Work instructions —
Each entry listed below should be reproduced word for word.
==== Available data
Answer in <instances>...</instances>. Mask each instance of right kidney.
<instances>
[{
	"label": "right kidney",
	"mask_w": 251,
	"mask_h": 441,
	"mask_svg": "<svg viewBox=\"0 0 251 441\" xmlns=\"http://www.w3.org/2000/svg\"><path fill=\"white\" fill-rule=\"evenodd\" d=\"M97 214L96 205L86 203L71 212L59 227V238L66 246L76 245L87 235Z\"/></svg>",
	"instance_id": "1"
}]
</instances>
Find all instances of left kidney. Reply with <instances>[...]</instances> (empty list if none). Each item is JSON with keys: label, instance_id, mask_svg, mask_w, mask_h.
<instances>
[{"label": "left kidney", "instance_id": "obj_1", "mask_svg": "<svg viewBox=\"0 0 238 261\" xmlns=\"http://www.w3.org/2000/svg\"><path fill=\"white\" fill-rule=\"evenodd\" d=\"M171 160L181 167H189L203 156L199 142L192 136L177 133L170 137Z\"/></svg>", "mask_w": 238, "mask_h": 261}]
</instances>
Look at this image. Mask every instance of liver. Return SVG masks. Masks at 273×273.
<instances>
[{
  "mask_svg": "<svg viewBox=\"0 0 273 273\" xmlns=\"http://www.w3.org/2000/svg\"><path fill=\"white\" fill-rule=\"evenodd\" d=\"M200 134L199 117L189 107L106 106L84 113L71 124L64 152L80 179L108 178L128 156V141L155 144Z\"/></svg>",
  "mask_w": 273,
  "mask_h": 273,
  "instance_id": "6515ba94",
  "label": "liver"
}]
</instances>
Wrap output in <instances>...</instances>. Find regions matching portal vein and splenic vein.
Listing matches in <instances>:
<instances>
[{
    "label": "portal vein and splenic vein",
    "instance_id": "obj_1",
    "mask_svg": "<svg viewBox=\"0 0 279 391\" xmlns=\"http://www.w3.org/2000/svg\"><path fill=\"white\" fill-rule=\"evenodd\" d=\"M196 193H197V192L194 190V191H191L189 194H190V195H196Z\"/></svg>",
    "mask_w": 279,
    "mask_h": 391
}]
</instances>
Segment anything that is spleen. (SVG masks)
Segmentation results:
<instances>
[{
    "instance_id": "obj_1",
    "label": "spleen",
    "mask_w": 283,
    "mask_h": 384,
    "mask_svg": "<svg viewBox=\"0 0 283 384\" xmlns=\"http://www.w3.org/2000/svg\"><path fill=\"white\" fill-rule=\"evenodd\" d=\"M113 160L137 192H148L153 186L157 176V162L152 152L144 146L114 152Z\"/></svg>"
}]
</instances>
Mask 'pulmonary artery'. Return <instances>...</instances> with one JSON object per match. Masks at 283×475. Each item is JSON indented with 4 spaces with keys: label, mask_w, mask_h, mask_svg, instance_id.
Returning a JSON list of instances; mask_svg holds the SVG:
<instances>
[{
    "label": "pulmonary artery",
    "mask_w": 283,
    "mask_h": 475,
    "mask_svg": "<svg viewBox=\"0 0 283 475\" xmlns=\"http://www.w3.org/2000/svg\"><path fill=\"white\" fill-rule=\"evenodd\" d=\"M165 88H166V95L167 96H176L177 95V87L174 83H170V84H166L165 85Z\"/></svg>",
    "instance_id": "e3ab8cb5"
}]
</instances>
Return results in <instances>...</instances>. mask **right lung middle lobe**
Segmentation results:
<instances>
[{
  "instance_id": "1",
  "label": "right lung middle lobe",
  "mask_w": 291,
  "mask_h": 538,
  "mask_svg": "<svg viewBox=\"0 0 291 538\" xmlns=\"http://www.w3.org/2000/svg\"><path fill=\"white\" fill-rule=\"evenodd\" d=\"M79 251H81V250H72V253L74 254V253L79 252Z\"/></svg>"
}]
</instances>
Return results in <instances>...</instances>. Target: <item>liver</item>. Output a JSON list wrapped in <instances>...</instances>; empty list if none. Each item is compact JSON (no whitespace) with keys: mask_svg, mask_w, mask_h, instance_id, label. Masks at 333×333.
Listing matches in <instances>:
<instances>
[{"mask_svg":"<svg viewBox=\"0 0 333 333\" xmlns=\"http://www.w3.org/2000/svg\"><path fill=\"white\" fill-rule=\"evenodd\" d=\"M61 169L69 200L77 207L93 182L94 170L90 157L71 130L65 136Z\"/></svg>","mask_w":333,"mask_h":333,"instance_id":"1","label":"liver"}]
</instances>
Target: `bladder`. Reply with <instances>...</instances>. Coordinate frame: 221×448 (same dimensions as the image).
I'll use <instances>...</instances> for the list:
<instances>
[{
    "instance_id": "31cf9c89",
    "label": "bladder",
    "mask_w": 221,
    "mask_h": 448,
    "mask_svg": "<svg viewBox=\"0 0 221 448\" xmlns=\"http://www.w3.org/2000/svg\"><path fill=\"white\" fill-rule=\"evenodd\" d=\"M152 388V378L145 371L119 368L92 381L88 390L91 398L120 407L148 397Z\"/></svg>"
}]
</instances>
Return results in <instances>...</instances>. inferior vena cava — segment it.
========
Answer to the exercise —
Answer in <instances>...</instances>. Mask each instance of right kidney.
<instances>
[{
	"label": "right kidney",
	"mask_w": 251,
	"mask_h": 441,
	"mask_svg": "<svg viewBox=\"0 0 251 441\" xmlns=\"http://www.w3.org/2000/svg\"><path fill=\"white\" fill-rule=\"evenodd\" d=\"M97 214L96 205L86 203L71 212L59 227V238L66 246L76 245L87 235Z\"/></svg>",
	"instance_id": "1"
}]
</instances>
Find all instances of left kidney. Reply with <instances>[...]</instances> (empty list if none). Each item is JSON with keys: label, instance_id, mask_svg, mask_w, mask_h.
<instances>
[{"label": "left kidney", "instance_id": "obj_1", "mask_svg": "<svg viewBox=\"0 0 238 261\" xmlns=\"http://www.w3.org/2000/svg\"><path fill=\"white\" fill-rule=\"evenodd\" d=\"M171 160L181 167H189L203 156L199 142L192 136L177 133L170 137Z\"/></svg>", "mask_w": 238, "mask_h": 261}]
</instances>
Look at this image. Mask every instance of liver. Return SVG masks. Masks at 273×273.
<instances>
[{
  "mask_svg": "<svg viewBox=\"0 0 273 273\" xmlns=\"http://www.w3.org/2000/svg\"><path fill=\"white\" fill-rule=\"evenodd\" d=\"M200 134L199 117L189 107L106 106L84 113L71 124L64 152L80 179L108 178L128 156V141L155 144Z\"/></svg>",
  "mask_w": 273,
  "mask_h": 273,
  "instance_id": "6515ba94",
  "label": "liver"
}]
</instances>
Wrap output in <instances>...</instances>. Find regions matching portal vein and splenic vein.
Listing matches in <instances>:
<instances>
[{
    "label": "portal vein and splenic vein",
    "instance_id": "obj_1",
    "mask_svg": "<svg viewBox=\"0 0 279 391\" xmlns=\"http://www.w3.org/2000/svg\"><path fill=\"white\" fill-rule=\"evenodd\" d=\"M196 193H197V192L194 190V191H191L189 194H190V195H196Z\"/></svg>",
    "mask_w": 279,
    "mask_h": 391
}]
</instances>
Segment anything that is spleen. (SVG masks)
Segmentation results:
<instances>
[{
    "instance_id": "obj_1",
    "label": "spleen",
    "mask_w": 283,
    "mask_h": 384,
    "mask_svg": "<svg viewBox=\"0 0 283 384\" xmlns=\"http://www.w3.org/2000/svg\"><path fill=\"white\" fill-rule=\"evenodd\" d=\"M113 160L137 192H148L153 186L157 176V162L152 152L144 146L114 152Z\"/></svg>"
}]
</instances>
Mask 'pulmonary artery'. Return <instances>...</instances> with one JSON object per match. Masks at 283×475. Each item is JSON indented with 4 spaces with keys: label, mask_w, mask_h, mask_svg, instance_id.
Returning a JSON list of instances; mask_svg holds the SVG:
<instances>
[{
    "label": "pulmonary artery",
    "mask_w": 283,
    "mask_h": 475,
    "mask_svg": "<svg viewBox=\"0 0 283 475\" xmlns=\"http://www.w3.org/2000/svg\"><path fill=\"white\" fill-rule=\"evenodd\" d=\"M165 88H166V95L167 96H176L177 95V87L174 83H170V84H166L165 85Z\"/></svg>",
    "instance_id": "e3ab8cb5"
}]
</instances>
Return results in <instances>...</instances>. mask **right lung middle lobe**
Segmentation results:
<instances>
[{
  "instance_id": "1",
  "label": "right lung middle lobe",
  "mask_w": 291,
  "mask_h": 538,
  "mask_svg": "<svg viewBox=\"0 0 291 538\" xmlns=\"http://www.w3.org/2000/svg\"><path fill=\"white\" fill-rule=\"evenodd\" d=\"M79 251H81V250H72V253L74 254V253L79 252Z\"/></svg>"
}]
</instances>
Return results in <instances>...</instances>. Target: <item>liver</item>. Output a JSON list wrapped in <instances>...</instances>; empty list if none. Each item is compact JSON (no whitespace) with keys: mask_svg, mask_w, mask_h, instance_id, label. Masks at 333×333.
Listing matches in <instances>:
<instances>
[{"mask_svg":"<svg viewBox=\"0 0 333 333\" xmlns=\"http://www.w3.org/2000/svg\"><path fill=\"white\" fill-rule=\"evenodd\" d=\"M61 169L69 200L77 207L93 182L94 170L90 157L71 130L65 136Z\"/></svg>","mask_w":333,"mask_h":333,"instance_id":"1","label":"liver"}]
</instances>
Target: `bladder`. Reply with <instances>...</instances>. Coordinate frame: 221×448 (same dimensions as the image).
I'll use <instances>...</instances> for the list:
<instances>
[{
    "instance_id": "31cf9c89",
    "label": "bladder",
    "mask_w": 221,
    "mask_h": 448,
    "mask_svg": "<svg viewBox=\"0 0 221 448\" xmlns=\"http://www.w3.org/2000/svg\"><path fill=\"white\" fill-rule=\"evenodd\" d=\"M152 388V378L145 371L119 368L92 381L88 390L91 398L120 407L148 397Z\"/></svg>"
}]
</instances>
Return results in <instances>...</instances>. inferior vena cava — segment it.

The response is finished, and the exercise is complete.